What the exercise asks:
Omit pictures and quote the listing below line by line, from its start through the line that holds "may have changed since publication".

Data section:
^^^^

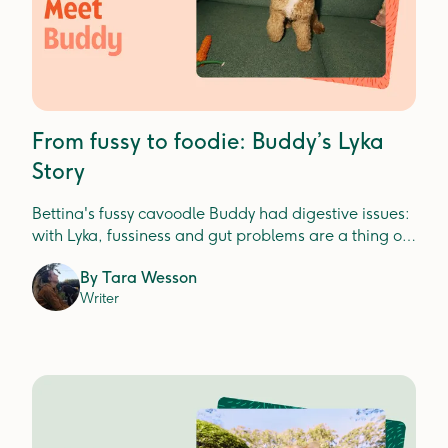
From fussy to foodie: Buddy’s Lyka
Story
Bettina's fussy cavoodle Buddy had digestive issues:
with Lyka, fussiness and gut problems are a thing of
the past.
By
Tara Wesson
Writer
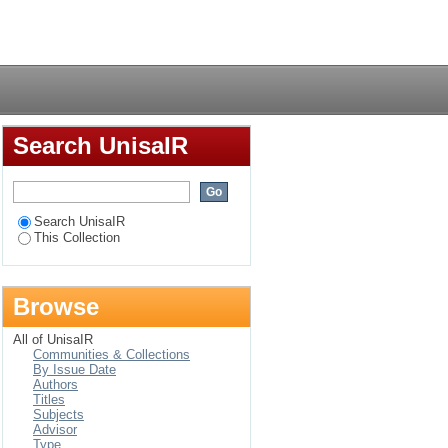
ith hypertension
Login
Search UnisaIR
Search UnisaIR
This Collection
Browse
All of UnisaIR
Communities & Collections
By Issue Date
Authors
Titles
Subjects
Advisor
Type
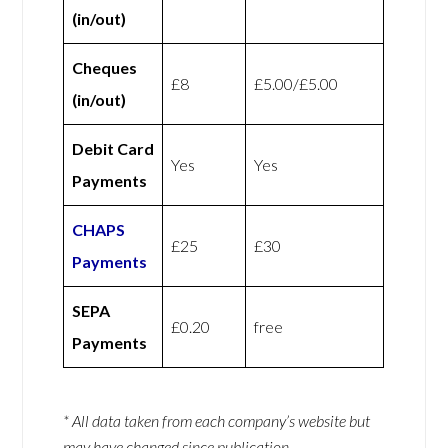
(in/out)
Cheques
£8
£5.00/£5.00
(in/out)
Debit Card
Yes
Yes
Payments
CHAPS
£25
£30
Payments
SEPA
£0.20
free
Payments
* All data taken from each company’s website but
may have changed since publication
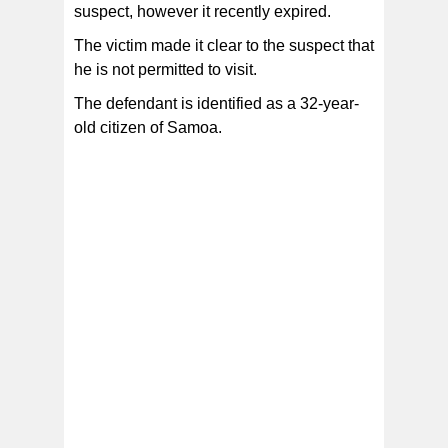
suspect, however it recently expired.
The victim made it clear to the suspect that
he is not permitted to visit.
The defendant is identified as a 32-year-
old citizen of Samoa.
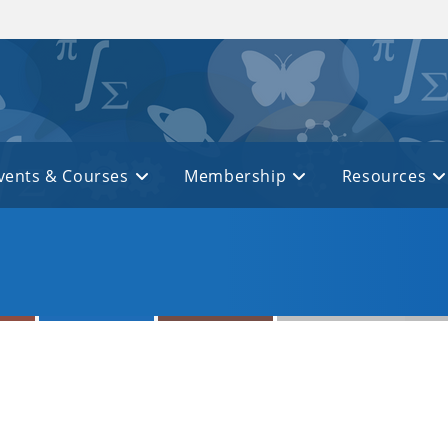
vents & Courses
Membership
Resources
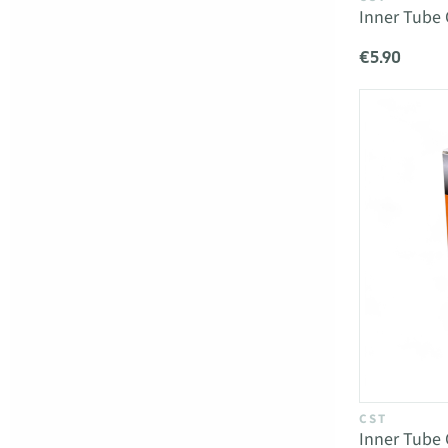
Inner Tube 
€5.90
CST
Inner Tube 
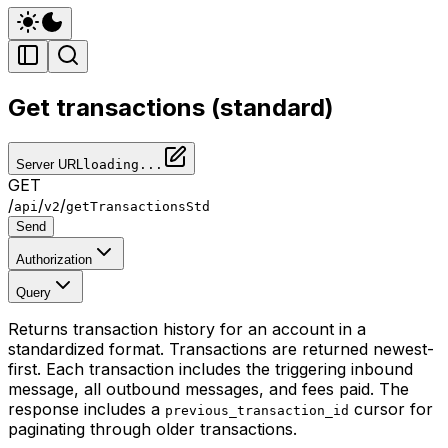
Get transactions (standard)
Server URL
loading...
GET
/
/
/
api
v2
getTransactionsStd
Send
Authorization
Query
Returns transaction history for an account in a
standardized format. Transactions are returned newest-
first. Each transaction includes the triggering inbound
message, all outbound messages, and fees paid. The
response includes a
cursor for
previous_transaction_id
paginating through older transactions.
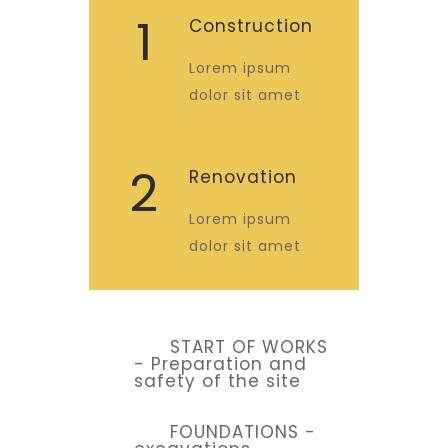
1
Construction
Lorem ipsum
dolor sit amet
2
Renovation
Lorem ipsum
dolor sit amet
START OF WORKS
- Preparation and
safety of the site
FOUNDATIONS -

^^^^

Exercise response:
From fussy to foodie: Buddy’s Lyka
Story
Bettina's fussy cavoodle Buddy had digestive issues:
with Lyka, fussiness and gut problems are a thing of
the past.
By
Tara Wesson
Writer
ith hypertension
Login
Search UnisaIR
Search UnisaIR
This Collection
Browse
All of UnisaIR
Communities & Collections
By Issue Date
Authors
Titles
Subjects
Advisor
Type
(in/out)
Cheques
£8
£5.00/£5.00
(in/out)
Debit Card
Yes
Yes
Payments
CHAPS
£25
£30
Payments
SEPA
£0.20
free
Payments
* All data taken from each company’s website but
may have changed since publication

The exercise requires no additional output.